12 March 2019

File Based Dynamic Configuration of Routes in Envoy Proxy

This article appeared first on the Computas Blog.

As developers are increasingly involved in the configuration of edge proxies, like Envoy, it is important that these appliances provide a developer experience that supports the modern developers’ workflow. With the dynamic service discovery capabilities, Envoy makes this possible. All aspects of the proxy except a static bootstrap configuration can be dynamically configured. This means that the configuration of an Envoy proxy can be updated without cold or hot restart. This is in many cases the preferred and easiest method of handling frequent configuration changes.

The configuration can either be provided by a configuration server, or by files. There are some open source and commercial implementations of such servers.
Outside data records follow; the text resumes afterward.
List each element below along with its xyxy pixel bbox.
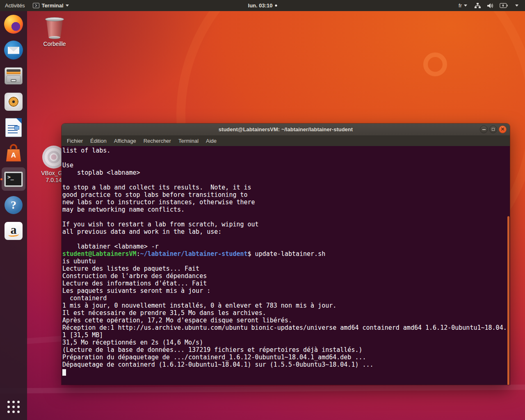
terminal-scrollbar[interactable] [507, 216, 509, 385]
terminal-output-text: list of labs.Use stoplab <labname>to sto… [62, 147, 510, 376]
activities-button[interactable]: Activités [1, 0, 29, 11]
volume-icon [487, 2, 494, 9]
dock-item-firefox[interactable] [0, 11, 27, 37]
chevron-down-icon [66, 5, 69, 7]
show-applications-button[interactable] [0, 395, 27, 418]
ubuntu-software-icon [6, 149, 21, 162]
dock: >_ ? a [0, 11, 27, 420]
keyboard-layout-button[interactable]: fr [454, 0, 471, 11]
keyboard-layout-label: fr [459, 2, 462, 9]
files-icon [5, 67, 23, 84]
thunderbird-icon [4, 41, 23, 59]
terminal-cursor [62, 369, 66, 376]
amazon-icon: a [5, 222, 23, 240]
system-menu-button[interactable] [511, 0, 523, 11]
terminal-window: student@LabtainersVM: ~/labtainer/labtai… [62, 123, 510, 385]
app-menu-label: Terminal [41, 2, 63, 9]
maximize-button[interactable] [489, 126, 497, 133]
wallpaper-band-decoration [0, 385, 525, 394]
dock-item-amazon[interactable]: a [0, 218, 27, 244]
app-menu-button[interactable]: Terminal [29, 0, 73, 11]
dock-item-ubuntu-software[interactable] [0, 140, 27, 166]
battery-charging-icon [500, 3, 508, 8]
close-button[interactable]: ✕ [499, 126, 507, 133]
chevron-down-icon [515, 5, 518, 7]
clock-button[interactable]: lun. 03:10 [245, 0, 281, 11]
menu-item-fichier[interactable]: Fichier [63, 137, 87, 145]
trash-icon [44, 16, 65, 39]
terminal-icon: >_ [5, 172, 23, 187]
dock-item-terminal[interactable]: >_ [0, 166, 27, 192]
chevron-down-icon [464, 5, 467, 7]
terminal-app-icon [33, 3, 39, 8]
dock-item-rhythmbox[interactable] [0, 89, 27, 114]
maximize-icon [492, 128, 495, 131]
window-controls: ✕ [480, 126, 507, 133]
show-applications-grid-icon [7, 401, 20, 413]
menu-item-aide[interactable]: Aide [202, 137, 220, 145]
desktop: Activités Terminal lun. 03:10 fr [0, 0, 525, 420]
minimize-button[interactable] [480, 126, 488, 133]
clock-label: lun. 03:10 [248, 2, 273, 9]
minimize-icon [482, 129, 486, 130]
libreoffice-writer-icon [5, 118, 22, 137]
menu-item-affichage[interactable]: Affichage [110, 137, 140, 145]
menu-item-terminal[interactable]: Terminal [175, 137, 202, 145]
window-titlebar[interactable]: student@LabtainersVM: ~/labtainer/labtai… [62, 123, 510, 135]
menu-item-edition[interactable]: Édition [87, 137, 110, 145]
rhythmbox-icon [5, 93, 23, 111]
system-status-area[interactable]: fr [454, 0, 525, 11]
top-bar: Activités Terminal lun. 03:10 fr [0, 0, 525, 11]
firefox-icon [4, 15, 23, 34]
menu-item-rechercher[interactable]: Rechercher [140, 137, 175, 145]
trash-label: Corbeille [37, 41, 72, 48]
terminal-output-area[interactable]: list of labs.Use stoplab <labname>to sto… [62, 146, 510, 385]
dock-item-files[interactable] [0, 63, 27, 89]
wallpaper-small-ring-decoration [423, 52, 447, 76]
window-title: student@LabtainersVM: ~/labtainer/labtai… [219, 126, 353, 132]
dock-item-help[interactable]: ? [0, 192, 27, 218]
help-icon: ? [5, 196, 23, 214]
network-wired-icon [474, 2, 481, 9]
terminal-menubar: FichierÉditionAffichageRechercherTermina… [62, 135, 510, 146]
desktop-icon-trash[interactable]: Corbeille [37, 16, 72, 48]
activities-label: Activités [5, 2, 25, 9]
dock-item-libreoffice-writer[interactable] [0, 114, 27, 140]
dock-item-thunderbird[interactable] [0, 37, 27, 63]
close-icon: ✕ [500, 127, 504, 132]
notification-dot-icon [275, 5, 277, 7]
If desired, projects can implement their own, based on available libraries, implementations and examples (envoyproxy / go-control-plane, envoyproxy / java-control-plane). If the requirements do not necessitate a server based solution, a simple file based approach might be sufficient. A file with the new configuration is created, and in a file system move operation the current file is overwritten with the new configuration. Using inotify to monitor the file for changes, Envoy will load the new configuration, and apply it if it is valid. If it is not valid, the previous state will remain active, and a corresponding message will be written to the log.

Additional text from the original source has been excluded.